When couples separate, their assets and debts are usually shared equally between them. In most cases, this means that everything including your home, your bank accounts and even your pets are divided equally.
Is a student loan a separate debt or a relationship debt?
Whether or not a student loan becomes a relationship debt usually comes down to how the loan was spent. It is possible for a student loan to be classified as either a separate debt, a relationship debt or a bit of both. Student loans are commonly classified as a separate debt as the qualifications obtained are for personal benefit.
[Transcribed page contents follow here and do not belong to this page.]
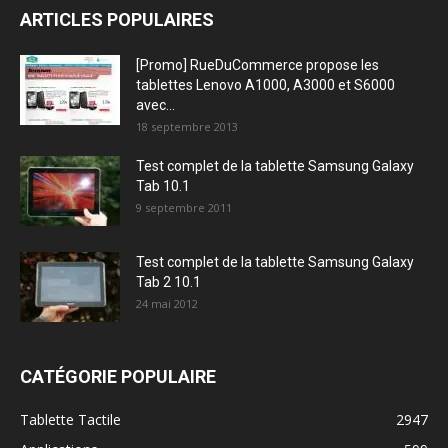
ARTICLES POPULAIRES
[Promo] RueDuCommerce propose les
tablettes Lenovo A1000, A3000 et S6000
avec...
18 septembre 2013
Test complet de la tablette Samsung Galaxy
Tab 10.1
9 septembre 2011
Test complet de la tablette Samsung Galaxy
Tab 2 10.1
24 mai 2012
CATÉGORIE POPULAIRE
Tablette Tactile
2947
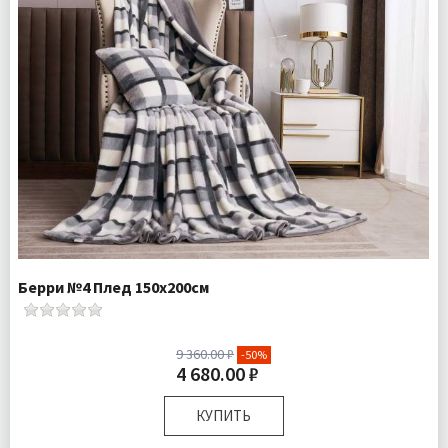
Берри №4 Плед 150х200см
9 360.00 ₽
-50%
4 680.00 ₽
КУПИТЬ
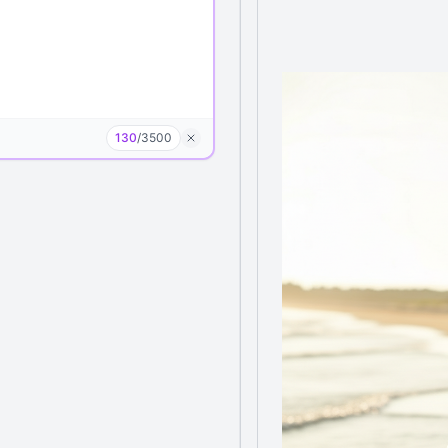
130
/
3500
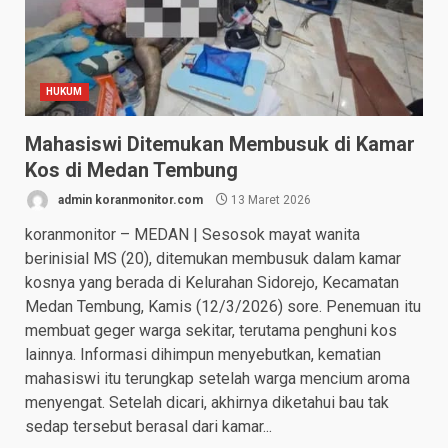
HUKUM
Mahasiswi Ditemukan Membusuk di Kamar
Kos di Medan Tembung
admin koranmonitor.com
13 Maret 2026
koranmonitor – MEDAN | Sesosok mayat wanita
berinisial MS (20), ditemukan membusuk dalam kamar
kosnya yang berada di Kelurahan Sidorejo, Kecamatan
Medan Tembung, Kamis (12/3/2026) sore. Penemuan itu
membuat geger warga sekitar, terutama penghuni kos
lainnya. Informasi dihimpun menyebutkan, kematian
mahasiswi itu terungkap setelah warga mencium aroma
menyengat. Setelah dicari, akhirnya diketahui bau tak
sedap tersebut berasal dari kamar...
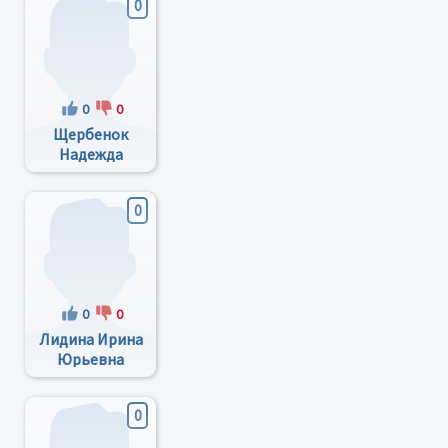
0
0
0
Щербенок
Надежда
Вячеславовна
0
0
0
Лидина Ирина
Юрьевна
0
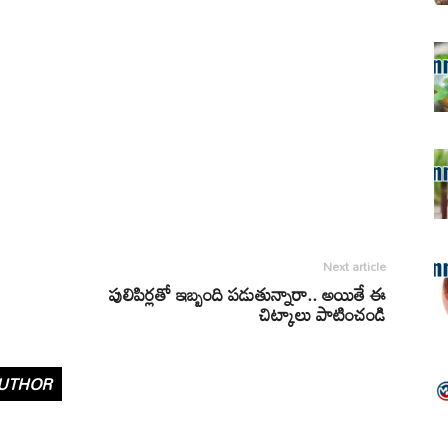
Next article
పులిపిర్లతో ఇబ్బంది పడుతున్నారా.. అయితే ఈ
చిట్కాలు పాటించండి
UTHOR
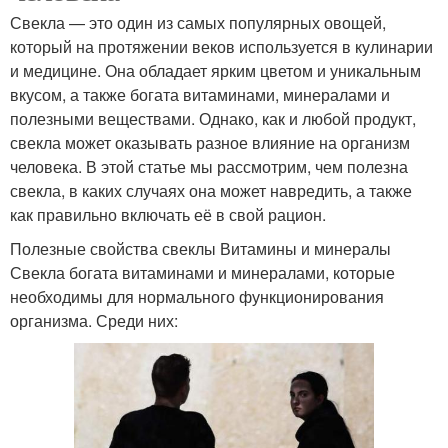
Свекла — это один из самых популярных овощей,
который на протяжении веков используется в кулинарии
и медицине. Она обладает ярким цветом и уникальным
вкусом, а также богата витаминами, минералами и
полезными веществами. Однако, как и любой продукт,
свекла может оказывать разное влияние на организм
человека. В этой статье мы рассмотрим, чем полезна
свекла, в каких случаях она может навредить, а также
как правильно включать её в свой рацион.
Полезные свойства свеклы Витамины и минералы
Свекла богата витаминами и минералами, которые
необходимы для нормального функционирования
организма. Среди них:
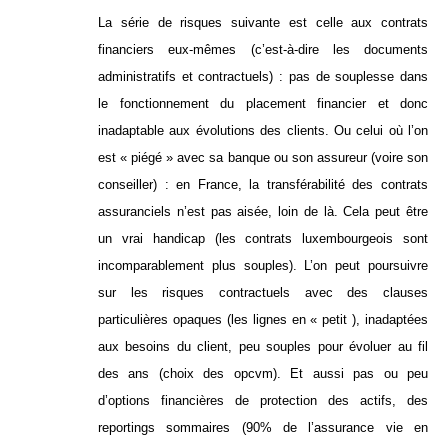
La série de risques suivante est celle aux contrats
financiers eux-mêmes (c’est-à-dire les documents
administratifs et contractuels) : pas de souplesse dans
le fonctionnement du placement financier et donc
inadaptable aux évolutions des clients. Ou celui où l’on
est « piégé » avec sa banque ou son assureur (voire son
conseiller) : en France, la transférabilité des contrats
assuranciels n’est pas aisée, loin de là. Cela peut être
un vrai handicap (les contrats luxembourgeois sont
incomparablement plus souples). L’on peut poursuivre
sur les risques contractuels avec des clauses
particulières opaques (les lignes en « petit ), inadaptées
aux besoins du client, peu souples pour évoluer au fil
des ans (choix des opcvm). Et aussi pas ou peu
d’options financières de protection des actifs, des
reportings sommaires (90% de l’assurance vie en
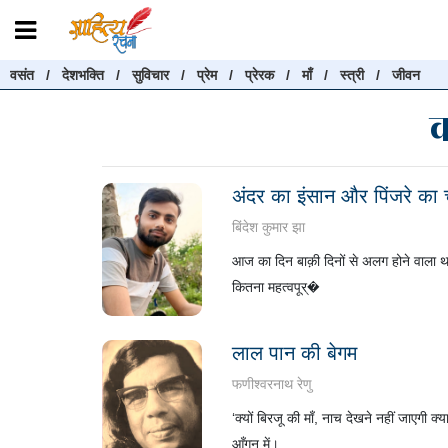
वसंत
/
देशभक्ति
/
सुविचार
/
प्रेम
/
प्रेरक
/
माँ
/
स्त्री
/
जीवन
रचनाएँ खोजें
रचनाएँ खोजने के लिए नीचे दी गई बॉक्स में हिन्दी में लिखें और "खोजें" बट
करें
अंदर का इंसान और पिंजरे का च
बिंदेश कुमार झा
खोजें
आज का दिन बाक़ी दिनों से अलग होने वाला 
कितना महत्वपूर्�
लाल पान की बेगम
फणीश्वरनाथ रेणु
‘क्यों बिरजू की माँ, नाच देखने नहीं जाएगी 
आँगन में।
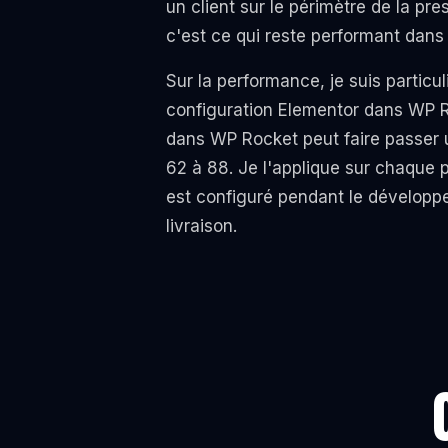
un client sur le périmètre de la pre
c'est ce qui reste performant dans
Sur la performance, je suis particul
configuration Elementor dans WP R
dans WP Rocket peut faire passer
62 à 88. Je l'applique sur chaque p
est configuré pendant le développ
livraison.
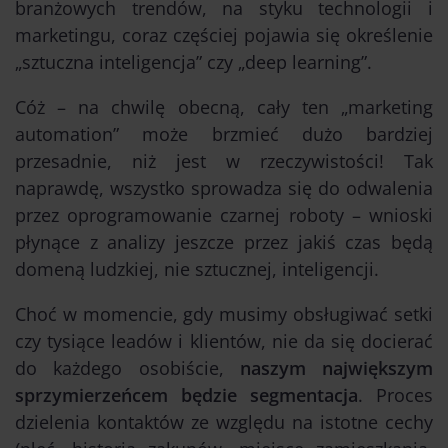
branżowych trendów, na styku technologii i
marketingu, coraz częściej pojawia się określenie
„sztuczna inteligencja” czy „deep learning”.
Cóż – na chwilę obecną, cały ten „marketing
automation” może brzmieć dużo bardziej
przesadnie, niż jest w rzeczywistości! Tak
naprawdę, wszystko sprowadza się do odwalenia
przez oprogramowanie czarnej roboty – wnioski
płynące z analizy jeszcze przez jakiś czas będą
domeną ludzkiej, nie sztucznej, inteligencji.
Choć w momencie, gdy musimy obsługiwać setki
czy tysiące leadów i klientów, nie da się docierać
do każdego osobiście,
naszym największym
sprzymierzeńcem będzie segmentacja
. Proces
dzielenia kontaktów ze względu na istotne cechy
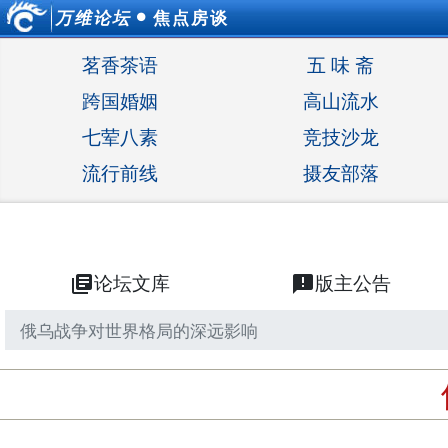
万维论坛
焦点房谈
●
茗香茶语
五 味 斋
跨国婚姻
高山流水
七荤八素
竞技沙龙
流行前线
摄友部落
library_books
论坛文库
announcement
版主公告
俄乌战争对世界格局的深远影响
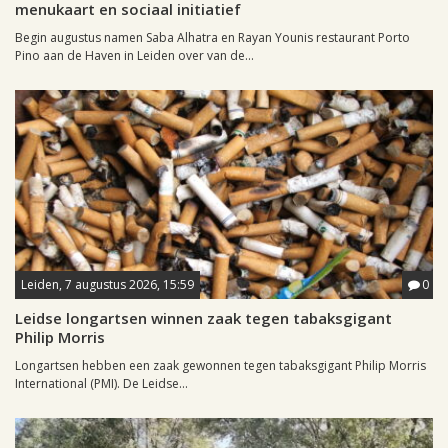
menukaart en sociaal initiatief
Begin augustus namen Saba Alhatra en Rayan Younis restaurant Porto
Pino aan de Haven in Leiden over van de...
Leiden, 7 augustus 2026, 15:59
0
Leidse longartsen winnen zaak tegen tabaksgigant
Philip Morris
Longartsen hebben een zaak gewonnen tegen tabaksgigant Philip Morris
International (PMI). De Leidse...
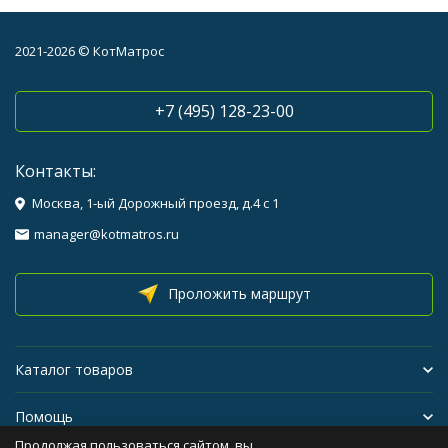
2021-2026 © КотМатрос
+7 (495) 128-23-00
Контакты:
Москва, 1-ый Дорожный проезд, д.4 с 1
manager@kotmatros.ru
Проложить маршрут
Каталог товаров
Помощь
Продолжая пользоваться сайтом, вы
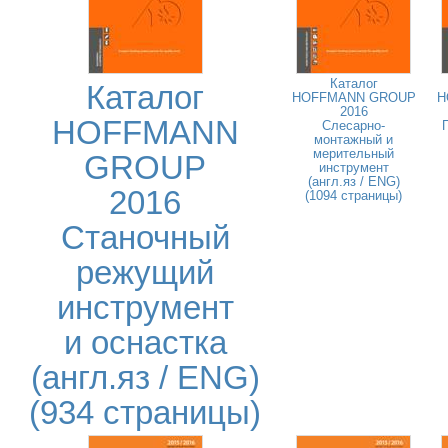
Каталог
Каталог
HOFFMANN GROUP
H
2016
HOFFMANN
Слесарно-
монтажный и
мерительный
GROUP
инструмент
(англ.яз / ENG)
2016
(1094 страницы)
Станочный
режущий
инструмент
и оснастка
(англ.яз / ENG)
(934 страницы)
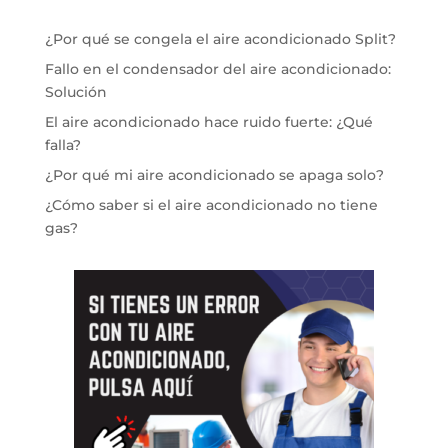
¿Por qué se congela el aire acondicionado Split?
Fallo en el condensador del aire acondicionado:
Solución
El aire acondicionado hace ruido fuerte: ¿Qué
falla?
¿Por qué mi aire acondicionado se apaga solo?
¿Cómo saber si el aire acondicionado no tiene
gas?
A student loan will also be separate if the loan consists of fees paid to the education provider and/or was used for purchasing study related materials such as textbooks.
Parts of a student loan may become a relationship debt where benefits from it were enjoyed by the household. A simple example might be where the student allowance part of the debt was spent on household groceries and/or other necessities. The specific amount spent for the household benefit may be calculated and regarded as a relationship debt to be shared by both parties.
A student loan may in whole become a relationship debt if the future benefits enjoyed by the family could not have been obtained without the loan. If a couple agree that of one them should obtain a student loan that eventually led to employment which provided a substantial economic and/or social benefit to the couple, the entire loan may be regarded as a relationship debt when/if the couple separate.
We recommend you keep track of how much student loan is being accrued during your relationship and what impact this will have on you if you separate."